To report spam messages efficiently, we'll use a technique similar to how email providers filter unwanted content. The main idea is to break down the message and check it against known spam indicators.

Here's how the algorithm would work step-by-step:

  1. First, divide the message into individual parts, such as words or phrases.
  2. Then, compare each part against a list of common spam words, phrases, and patterns. This list is constantly updated with new spam trends.
  3. For each match found, increase a spam score for the message.
  4. Also, analyze the sender's information and compare it to a list of known spam senders or suspicious patterns.
  5. Adjust the spam score based on how suspicious the sender appears.
  6. If the total spam score exceeds a certain threshold, mark the message as spam and report it.
  7. Periodically review the reported messages to improve the spam detection process and adjust the spam indicator lists for better accuracy in the future.

Code Implementation

def report_spam_message(messages):
    seen_messages = set()
    spam_reports = []

    for message in messages:
        # Use a set to efficiently check if we've seen this message before.
        if message in seen_messages:

            spam_reports.append(message)
        else:
            # Add the new message to the set of seen messages.
            seen_messages.add(message)

    return spam_reports

Big(O) Analysis

Time Complexity
O(m + s + k)Splitting the message into parts takes O(m) time, where m is the length of the message. Comparing each part against a list of common spam words/phrases takes O(s) time, where s is the total length of all spam words/phrases.
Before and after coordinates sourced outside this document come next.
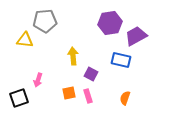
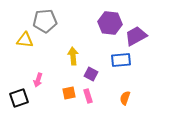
purple hexagon: rotated 15 degrees clockwise
blue rectangle: rotated 18 degrees counterclockwise
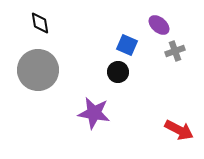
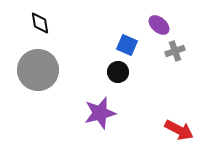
purple star: moved 6 px right; rotated 24 degrees counterclockwise
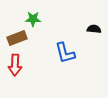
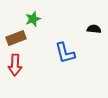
green star: rotated 21 degrees counterclockwise
brown rectangle: moved 1 px left
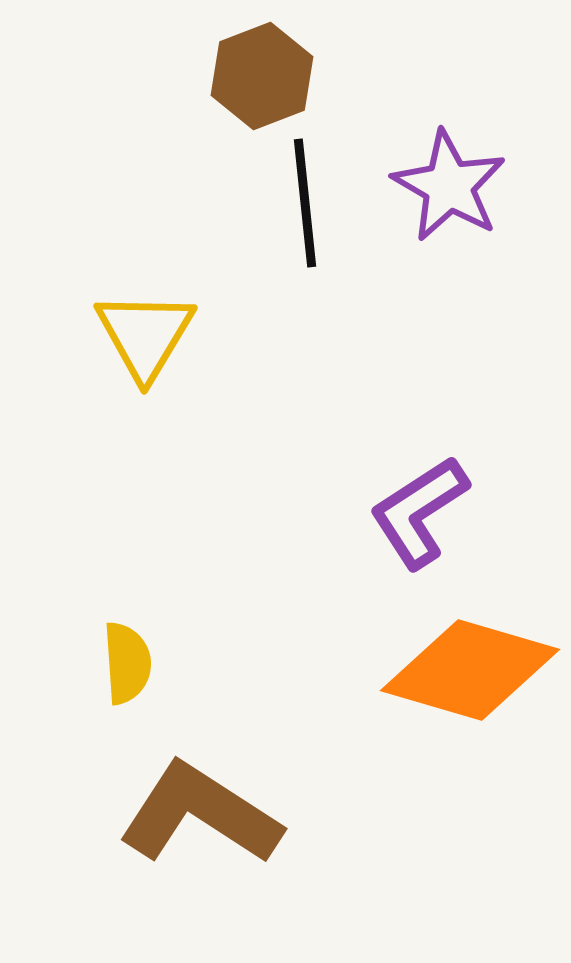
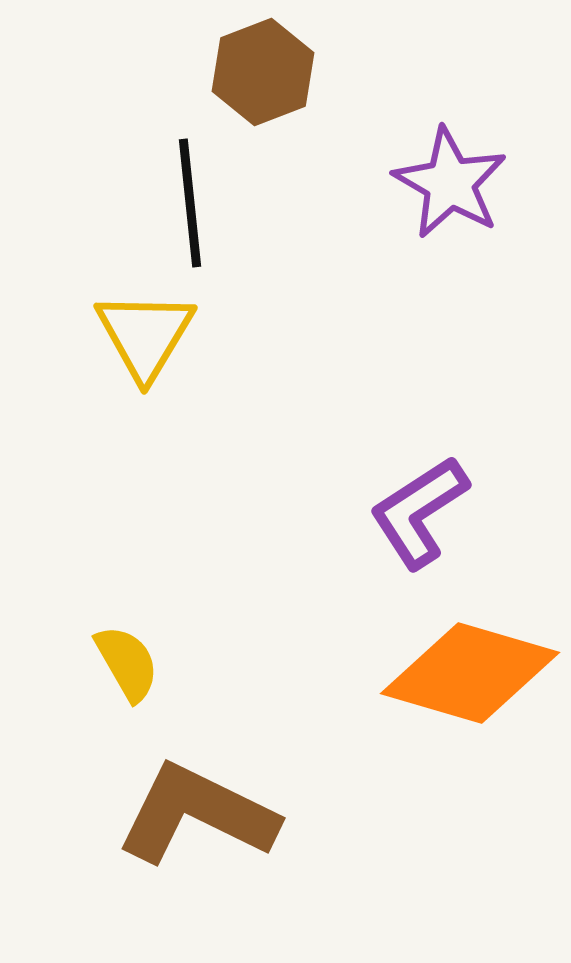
brown hexagon: moved 1 px right, 4 px up
purple star: moved 1 px right, 3 px up
black line: moved 115 px left
yellow semicircle: rotated 26 degrees counterclockwise
orange diamond: moved 3 px down
brown L-shape: moved 3 px left; rotated 7 degrees counterclockwise
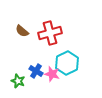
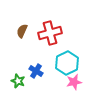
brown semicircle: rotated 72 degrees clockwise
pink star: moved 22 px right, 8 px down; rotated 28 degrees counterclockwise
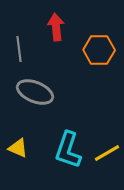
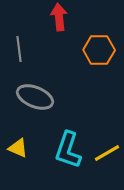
red arrow: moved 3 px right, 10 px up
gray ellipse: moved 5 px down
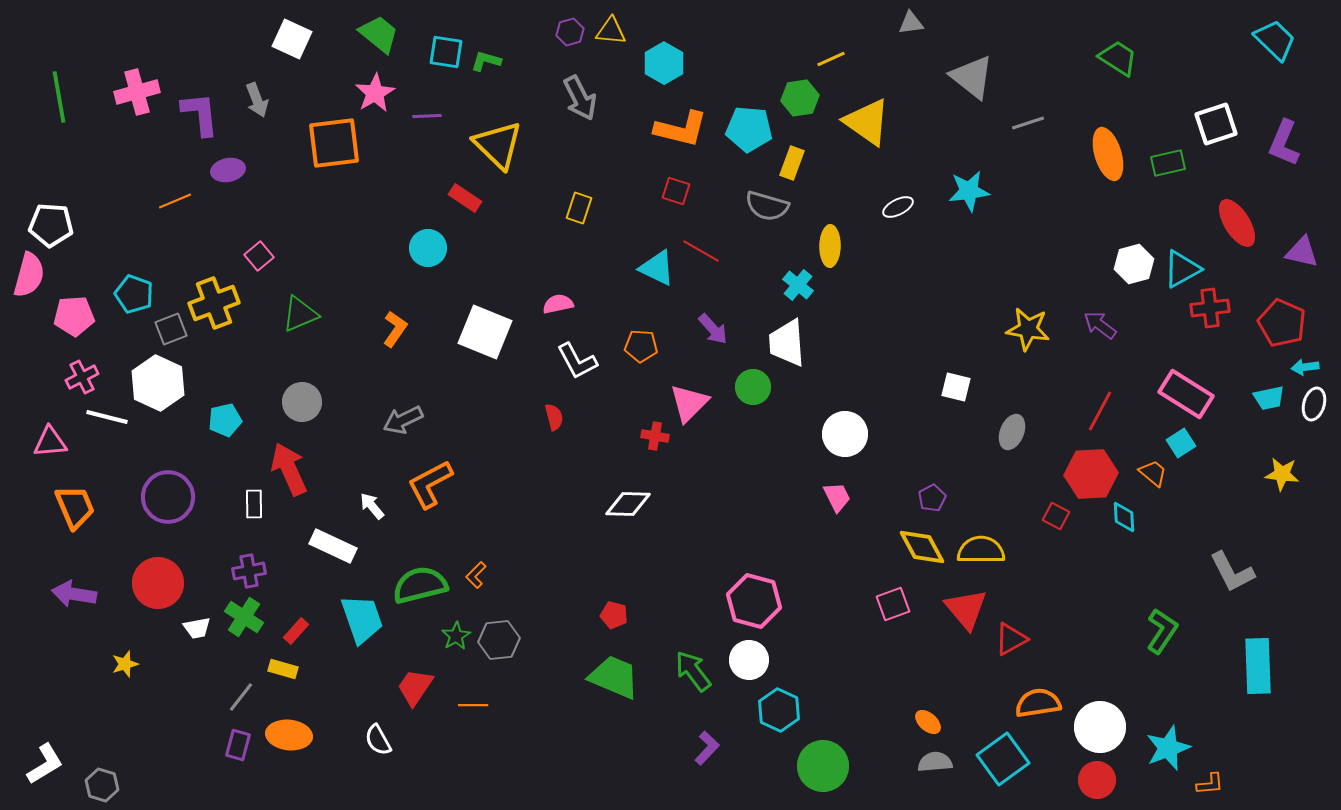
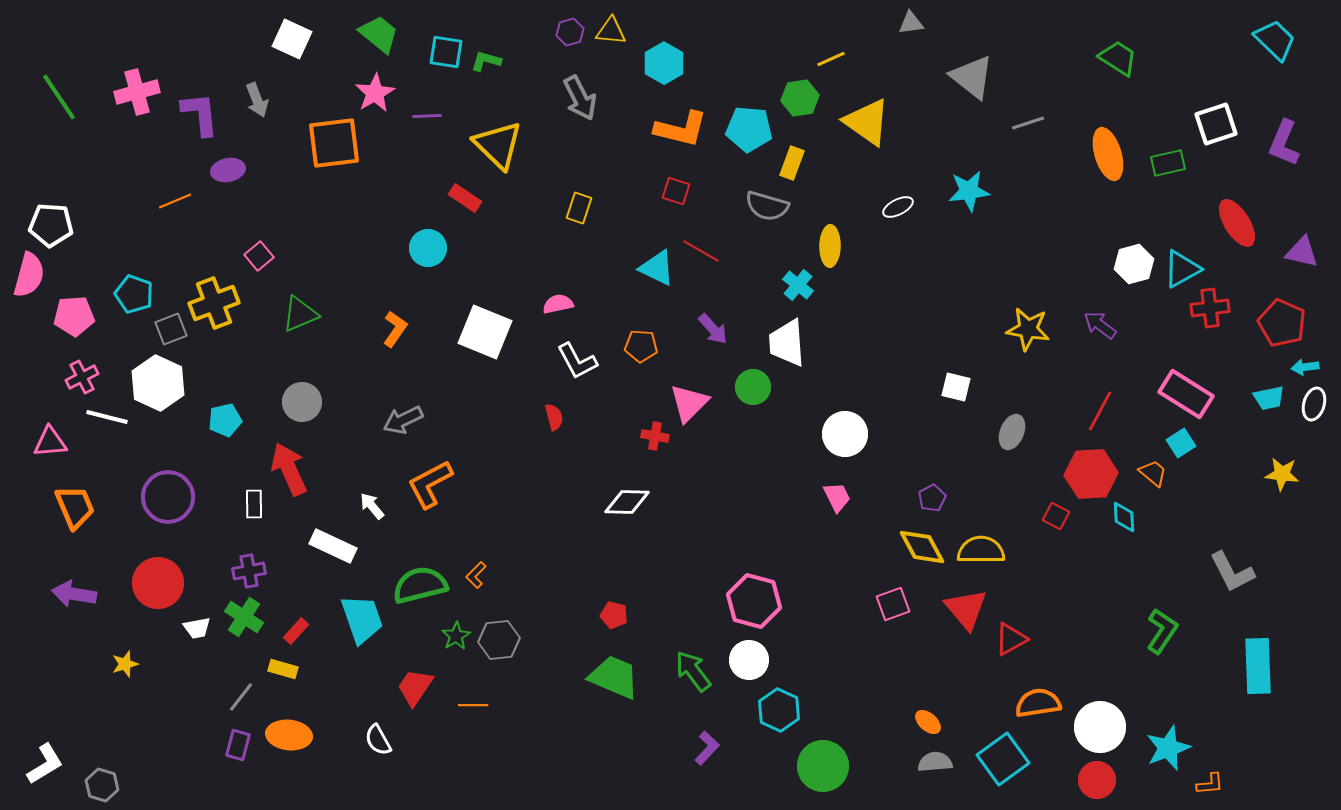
green line at (59, 97): rotated 24 degrees counterclockwise
white diamond at (628, 504): moved 1 px left, 2 px up
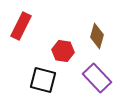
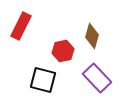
brown diamond: moved 5 px left
red hexagon: rotated 20 degrees counterclockwise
Analyzing the sender's information and comparing it to a list of known spam senders takes O(k) time, where k is the number of known spam senders. The spam score calculation and threshold check are constant time operations. Therefore, the overall time complexity is O(m + s + k).
Space Complexity
O(S + U)The space complexity is determined by the size of the list of common spam words, phrases, and patterns (S), and the list of known spam senders or suspicious patterns (U). We are essentially storing these two lists in memory to perform comparisons against the message parts and sender information. The space required grows linearly with the combined size of these lists, so the overall auxiliary space complexity is O(S + U), where S is the size of the spam word/phrase list and U is the size of the spam sender list. Other variables such as spam score take constant space.

Edge Cases

messages is null or empty
How to Handle:
Return an empty list if messages is null or empty to avoid NullPointerException or incorrect processing.
keywords is null or empty
How to Handle:
If keywords is null or empty, return an empty list because no spam can be detected.
messages contains empty strings
How to Handle:
Handle empty strings in messages by treating them as non-spam, i.e., skipping them during keyword search.
keywords contains empty strings
How to Handle:
An empty string in keywords will match every message, so return indices of all messages.
Case sensitivity of keywords in messages
How to Handle:
Convert both messages and keywords to lowercase for case-insensitive matching.
Large number of messages and keywords
How to Handle:
Ensure efficient string searching (e.g., using a set for keywords lookup) to maintain acceptable performance with large datasets.
Special characters in messages or keywords
How to Handle:
Sanitize or escape special characters in messages and keywords to prevent regex-related issues or incorrect matches.
Message contains multiple instances of the same keyword
How to Handle:
The problem requires only one instance of a keyword to flag as spam, so no special handling is needed, presence is the key.